Hoy, quien avanza en el páramo tras el incendio neoliberal es quien utiliza el fraccionamiento en su beneficio. Mediante la desintegración del mensaje extiende sus bulos: siempre es más fácil odiar que construir si carecemos de una imagen global del funcionamiento de las cosas. Contra el miedo al páramo ofrece su refugio, uno basado en la exclusión, pero también en una pertenencia sencilla, casi de tribu. No es que la nueva ultraderecha sea un vástago del neoliberalismo, es que es su hijo primogénito y más querido. Una mezquina respuesta a sus consecuencias que crece gracias a sus herramientas: "La fe en la eficacia de un régimen de violencia".

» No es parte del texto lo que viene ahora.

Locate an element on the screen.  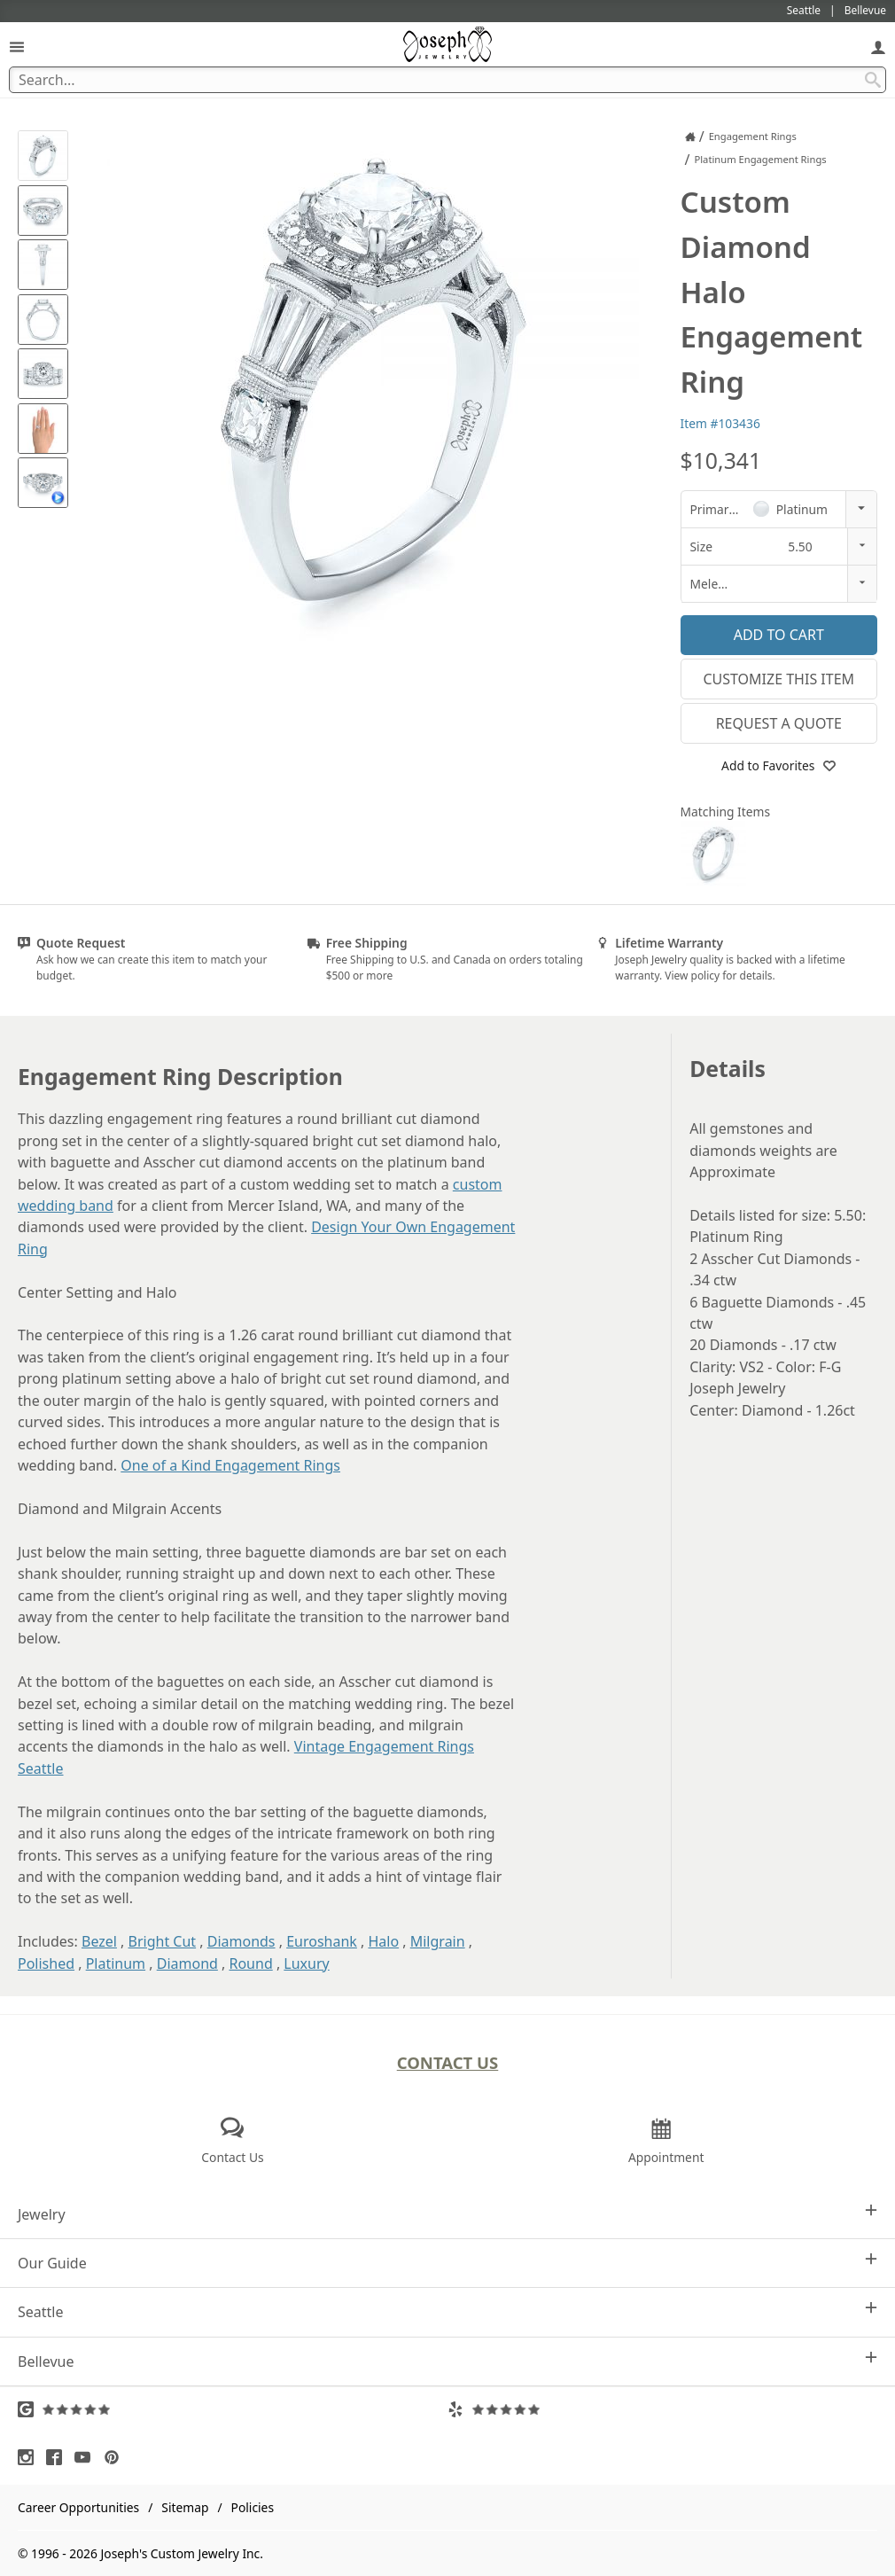
Bezel is located at coordinates (99, 1941).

De todo esto podemos extraer por qué cualquier política que se base en la ilustración, es decir, la puesta de la ciencia y la filosofía al servicio del ser humano; el progreso, la idea de que la historia no es fatalidad divina sino producto de nuestras manos; y los grandes relatos, la condición para narrar de forma unitaria pasado, presente y futuro y sus protagonistas, debe estar enfrentada a la tiranía del fraccionamiento. Quien quiera coser esta sociedad debe empezar primero por coser sus mensajes. Quien quiera traer de vuelta la esperanza en el progreso debe primero reunir la fragmentación. No es una preferencia narrativa, es una necesidad de época.